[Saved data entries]
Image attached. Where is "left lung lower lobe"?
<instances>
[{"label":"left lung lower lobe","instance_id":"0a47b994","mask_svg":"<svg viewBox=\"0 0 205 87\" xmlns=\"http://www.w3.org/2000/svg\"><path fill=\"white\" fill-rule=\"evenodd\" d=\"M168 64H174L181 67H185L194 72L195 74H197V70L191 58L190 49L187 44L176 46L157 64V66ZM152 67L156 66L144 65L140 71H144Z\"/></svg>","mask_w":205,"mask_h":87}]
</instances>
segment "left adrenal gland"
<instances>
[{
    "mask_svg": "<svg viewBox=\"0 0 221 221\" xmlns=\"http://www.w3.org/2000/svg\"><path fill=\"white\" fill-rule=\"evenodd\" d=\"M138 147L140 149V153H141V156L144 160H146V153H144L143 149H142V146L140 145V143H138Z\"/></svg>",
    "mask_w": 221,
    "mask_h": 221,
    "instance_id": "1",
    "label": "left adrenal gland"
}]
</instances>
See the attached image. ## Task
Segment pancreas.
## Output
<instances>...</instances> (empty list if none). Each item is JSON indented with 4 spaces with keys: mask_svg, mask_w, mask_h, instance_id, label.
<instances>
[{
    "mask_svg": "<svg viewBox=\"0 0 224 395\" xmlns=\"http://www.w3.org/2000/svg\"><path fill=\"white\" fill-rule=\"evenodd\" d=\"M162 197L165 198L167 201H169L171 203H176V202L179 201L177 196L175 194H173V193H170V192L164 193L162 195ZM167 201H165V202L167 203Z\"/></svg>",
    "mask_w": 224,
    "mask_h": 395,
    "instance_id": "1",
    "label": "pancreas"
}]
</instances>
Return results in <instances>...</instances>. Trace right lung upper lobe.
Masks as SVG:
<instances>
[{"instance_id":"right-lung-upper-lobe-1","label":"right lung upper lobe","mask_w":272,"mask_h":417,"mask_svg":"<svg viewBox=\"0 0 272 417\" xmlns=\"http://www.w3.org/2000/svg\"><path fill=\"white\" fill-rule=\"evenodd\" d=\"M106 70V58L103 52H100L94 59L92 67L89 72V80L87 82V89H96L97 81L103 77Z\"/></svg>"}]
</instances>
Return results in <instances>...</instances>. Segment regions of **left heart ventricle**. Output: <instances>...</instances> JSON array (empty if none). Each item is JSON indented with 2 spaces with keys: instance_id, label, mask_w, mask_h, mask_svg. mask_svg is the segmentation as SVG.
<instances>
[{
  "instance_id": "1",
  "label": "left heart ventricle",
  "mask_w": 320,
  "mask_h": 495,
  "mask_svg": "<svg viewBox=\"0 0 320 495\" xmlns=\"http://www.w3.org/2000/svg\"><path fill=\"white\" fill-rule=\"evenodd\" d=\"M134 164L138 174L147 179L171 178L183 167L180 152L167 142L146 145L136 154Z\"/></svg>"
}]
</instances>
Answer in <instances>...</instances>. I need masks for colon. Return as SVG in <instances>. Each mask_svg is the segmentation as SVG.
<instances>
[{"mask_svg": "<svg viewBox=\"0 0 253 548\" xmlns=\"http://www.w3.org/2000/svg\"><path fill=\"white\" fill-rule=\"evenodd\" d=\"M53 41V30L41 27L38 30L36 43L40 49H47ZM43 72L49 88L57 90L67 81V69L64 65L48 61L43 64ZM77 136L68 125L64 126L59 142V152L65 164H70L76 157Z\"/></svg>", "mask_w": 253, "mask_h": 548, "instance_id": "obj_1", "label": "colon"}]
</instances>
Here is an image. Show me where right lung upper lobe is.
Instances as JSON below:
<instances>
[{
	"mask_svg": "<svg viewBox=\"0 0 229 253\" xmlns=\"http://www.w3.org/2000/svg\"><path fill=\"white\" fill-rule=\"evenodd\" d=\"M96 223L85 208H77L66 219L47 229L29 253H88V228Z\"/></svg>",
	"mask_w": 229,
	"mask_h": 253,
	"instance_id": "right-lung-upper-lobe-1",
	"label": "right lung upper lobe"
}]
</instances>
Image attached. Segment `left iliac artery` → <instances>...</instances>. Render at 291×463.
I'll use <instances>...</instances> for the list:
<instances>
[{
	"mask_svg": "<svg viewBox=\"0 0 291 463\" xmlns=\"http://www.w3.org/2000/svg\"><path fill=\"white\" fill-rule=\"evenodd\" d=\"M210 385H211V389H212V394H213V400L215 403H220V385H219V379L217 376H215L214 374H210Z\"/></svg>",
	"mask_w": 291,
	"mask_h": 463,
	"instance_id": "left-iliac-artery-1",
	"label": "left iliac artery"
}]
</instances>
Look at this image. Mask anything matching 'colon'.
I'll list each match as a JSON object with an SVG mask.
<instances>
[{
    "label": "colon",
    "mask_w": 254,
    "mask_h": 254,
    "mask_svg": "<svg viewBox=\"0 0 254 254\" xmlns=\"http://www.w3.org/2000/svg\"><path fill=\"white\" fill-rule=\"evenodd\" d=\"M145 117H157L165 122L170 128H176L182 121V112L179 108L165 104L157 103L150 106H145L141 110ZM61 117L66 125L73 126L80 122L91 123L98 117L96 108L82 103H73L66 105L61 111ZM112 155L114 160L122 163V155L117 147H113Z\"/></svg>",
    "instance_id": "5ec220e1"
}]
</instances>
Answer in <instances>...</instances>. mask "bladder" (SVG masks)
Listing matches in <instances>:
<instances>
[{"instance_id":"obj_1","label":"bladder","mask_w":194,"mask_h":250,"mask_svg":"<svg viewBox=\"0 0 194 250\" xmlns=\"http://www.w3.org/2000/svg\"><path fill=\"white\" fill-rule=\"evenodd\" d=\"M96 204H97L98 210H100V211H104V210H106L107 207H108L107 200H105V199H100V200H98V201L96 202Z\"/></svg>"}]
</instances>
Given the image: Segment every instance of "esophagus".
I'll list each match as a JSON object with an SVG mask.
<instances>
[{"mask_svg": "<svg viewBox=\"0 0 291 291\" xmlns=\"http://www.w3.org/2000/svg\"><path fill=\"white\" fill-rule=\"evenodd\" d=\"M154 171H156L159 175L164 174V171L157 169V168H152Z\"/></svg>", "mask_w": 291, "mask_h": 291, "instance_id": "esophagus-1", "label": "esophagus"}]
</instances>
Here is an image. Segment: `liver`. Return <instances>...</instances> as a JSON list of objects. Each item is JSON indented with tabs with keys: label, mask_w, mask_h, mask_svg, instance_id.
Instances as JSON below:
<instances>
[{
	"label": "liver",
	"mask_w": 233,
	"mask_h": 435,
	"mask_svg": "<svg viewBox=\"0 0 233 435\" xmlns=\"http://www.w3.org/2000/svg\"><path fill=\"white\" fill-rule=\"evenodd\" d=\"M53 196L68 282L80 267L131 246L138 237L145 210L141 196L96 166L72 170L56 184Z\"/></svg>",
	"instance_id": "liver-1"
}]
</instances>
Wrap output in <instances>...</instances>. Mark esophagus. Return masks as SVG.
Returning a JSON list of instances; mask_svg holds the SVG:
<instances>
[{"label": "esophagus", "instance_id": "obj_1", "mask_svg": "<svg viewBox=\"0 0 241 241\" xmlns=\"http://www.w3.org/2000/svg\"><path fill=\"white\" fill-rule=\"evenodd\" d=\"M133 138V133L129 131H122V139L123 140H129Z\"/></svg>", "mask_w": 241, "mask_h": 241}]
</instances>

**WHAT THE EXERCISE ASKS**. Return all the data above once more, precisely as given.

**ANSWER FOR THE TASK**.
Image attached. Where is "left lung lower lobe"?
<instances>
[{"label":"left lung lower lobe","instance_id":"0a47b994","mask_svg":"<svg viewBox=\"0 0 205 87\" xmlns=\"http://www.w3.org/2000/svg\"><path fill=\"white\" fill-rule=\"evenodd\" d=\"M168 64H174L181 67H185L194 72L195 74H197V70L191 58L190 49L187 44L176 46L157 64V66ZM152 67L156 66L144 65L140 71H144Z\"/></svg>","mask_w":205,"mask_h":87}]
</instances>
segment "left adrenal gland"
<instances>
[{
    "mask_svg": "<svg viewBox=\"0 0 221 221\" xmlns=\"http://www.w3.org/2000/svg\"><path fill=\"white\" fill-rule=\"evenodd\" d=\"M138 147L140 149V153H141V156L144 160H146V153H144L143 149H142V146L140 145V143H138Z\"/></svg>",
    "mask_w": 221,
    "mask_h": 221,
    "instance_id": "1",
    "label": "left adrenal gland"
}]
</instances>
See the attached image. ## Task
Segment pancreas.
## Output
<instances>...</instances> (empty list if none). Each item is JSON indented with 4 spaces with keys: mask_svg, mask_w, mask_h, instance_id, label.
<instances>
[{
    "mask_svg": "<svg viewBox=\"0 0 224 395\" xmlns=\"http://www.w3.org/2000/svg\"><path fill=\"white\" fill-rule=\"evenodd\" d=\"M162 197L165 198L167 201H169L171 203H176V202L179 201L177 196L175 194H173V193H170V192L164 193L162 195ZM167 201H165V202L167 203Z\"/></svg>",
    "mask_w": 224,
    "mask_h": 395,
    "instance_id": "1",
    "label": "pancreas"
}]
</instances>
Return results in <instances>...</instances>. Trace right lung upper lobe.
Masks as SVG:
<instances>
[{"instance_id":"right-lung-upper-lobe-1","label":"right lung upper lobe","mask_w":272,"mask_h":417,"mask_svg":"<svg viewBox=\"0 0 272 417\" xmlns=\"http://www.w3.org/2000/svg\"><path fill=\"white\" fill-rule=\"evenodd\" d=\"M106 70V58L103 52H100L94 59L92 67L89 72V80L87 82V89H96L97 81L103 77Z\"/></svg>"}]
</instances>
Return results in <instances>...</instances>. Segment regions of **left heart ventricle**. Output: <instances>...</instances> JSON array (empty if none). Each item is JSON indented with 2 spaces with keys: instance_id, label, mask_w, mask_h, mask_svg. mask_svg is the segmentation as SVG.
<instances>
[{
  "instance_id": "1",
  "label": "left heart ventricle",
  "mask_w": 320,
  "mask_h": 495,
  "mask_svg": "<svg viewBox=\"0 0 320 495\" xmlns=\"http://www.w3.org/2000/svg\"><path fill=\"white\" fill-rule=\"evenodd\" d=\"M134 164L138 174L147 179L171 178L183 167L180 152L167 142L146 145L136 154Z\"/></svg>"
}]
</instances>
Answer in <instances>...</instances>. I need masks for colon. Return as SVG in <instances>. Each mask_svg is the segmentation as SVG.
<instances>
[{"mask_svg": "<svg viewBox=\"0 0 253 548\" xmlns=\"http://www.w3.org/2000/svg\"><path fill=\"white\" fill-rule=\"evenodd\" d=\"M53 41V30L41 27L38 30L36 43L40 49H47ZM43 72L49 88L57 90L67 81V69L64 65L48 61L43 64ZM77 136L68 125L64 126L59 142V152L65 164H70L76 157Z\"/></svg>", "mask_w": 253, "mask_h": 548, "instance_id": "obj_1", "label": "colon"}]
</instances>
Here is an image. Show me where right lung upper lobe is.
Instances as JSON below:
<instances>
[{
	"mask_svg": "<svg viewBox=\"0 0 229 253\" xmlns=\"http://www.w3.org/2000/svg\"><path fill=\"white\" fill-rule=\"evenodd\" d=\"M96 223L85 208H77L66 219L47 229L29 253H88V228Z\"/></svg>",
	"mask_w": 229,
	"mask_h": 253,
	"instance_id": "right-lung-upper-lobe-1",
	"label": "right lung upper lobe"
}]
</instances>
Image attached. Segment `left iliac artery` → <instances>...</instances>. Render at 291×463.
I'll use <instances>...</instances> for the list:
<instances>
[{
	"mask_svg": "<svg viewBox=\"0 0 291 463\" xmlns=\"http://www.w3.org/2000/svg\"><path fill=\"white\" fill-rule=\"evenodd\" d=\"M210 385H211V389H212V394H213V400L215 403H220V385H219V379L217 376H215L214 374H210Z\"/></svg>",
	"mask_w": 291,
	"mask_h": 463,
	"instance_id": "left-iliac-artery-1",
	"label": "left iliac artery"
}]
</instances>
Look at this image. Mask anything matching 'colon'.
I'll list each match as a JSON object with an SVG mask.
<instances>
[{
    "label": "colon",
    "mask_w": 254,
    "mask_h": 254,
    "mask_svg": "<svg viewBox=\"0 0 254 254\" xmlns=\"http://www.w3.org/2000/svg\"><path fill=\"white\" fill-rule=\"evenodd\" d=\"M145 117H157L165 122L170 128H176L182 121V112L179 108L165 104L157 103L150 106H145L141 110ZM61 117L66 125L73 126L80 122L91 123L98 117L96 108L82 103H73L66 105L61 111ZM112 155L114 160L122 163V155L117 147H113Z\"/></svg>",
    "instance_id": "5ec220e1"
}]
</instances>
Answer in <instances>...</instances>. mask "bladder" (SVG masks)
Listing matches in <instances>:
<instances>
[{"instance_id":"obj_1","label":"bladder","mask_w":194,"mask_h":250,"mask_svg":"<svg viewBox=\"0 0 194 250\" xmlns=\"http://www.w3.org/2000/svg\"><path fill=\"white\" fill-rule=\"evenodd\" d=\"M96 204H97L98 210H100V211H104V210H106L107 207H108L107 200H105V199H100V200H98V201L96 202Z\"/></svg>"}]
</instances>
Given the image: Segment every instance of "esophagus".
I'll list each match as a JSON object with an SVG mask.
<instances>
[{"mask_svg": "<svg viewBox=\"0 0 291 291\" xmlns=\"http://www.w3.org/2000/svg\"><path fill=\"white\" fill-rule=\"evenodd\" d=\"M154 171H156L159 175L164 174V171L157 169V168H152Z\"/></svg>", "mask_w": 291, "mask_h": 291, "instance_id": "esophagus-1", "label": "esophagus"}]
</instances>
Here is an image. Segment: `liver`. Return <instances>...</instances> as a JSON list of objects. Each item is JSON indented with tabs with keys: label, mask_w, mask_h, mask_svg, instance_id.
Instances as JSON below:
<instances>
[{
	"label": "liver",
	"mask_w": 233,
	"mask_h": 435,
	"mask_svg": "<svg viewBox=\"0 0 233 435\" xmlns=\"http://www.w3.org/2000/svg\"><path fill=\"white\" fill-rule=\"evenodd\" d=\"M53 196L68 282L80 267L131 246L138 237L145 210L141 196L96 166L72 170L56 184Z\"/></svg>",
	"instance_id": "liver-1"
}]
</instances>
Wrap output in <instances>...</instances>. Mark esophagus. Return masks as SVG.
Returning a JSON list of instances; mask_svg holds the SVG:
<instances>
[{"label": "esophagus", "instance_id": "obj_1", "mask_svg": "<svg viewBox=\"0 0 241 241\" xmlns=\"http://www.w3.org/2000/svg\"><path fill=\"white\" fill-rule=\"evenodd\" d=\"M133 138V133L129 131H122V139L123 140H129Z\"/></svg>", "mask_w": 241, "mask_h": 241}]
</instances>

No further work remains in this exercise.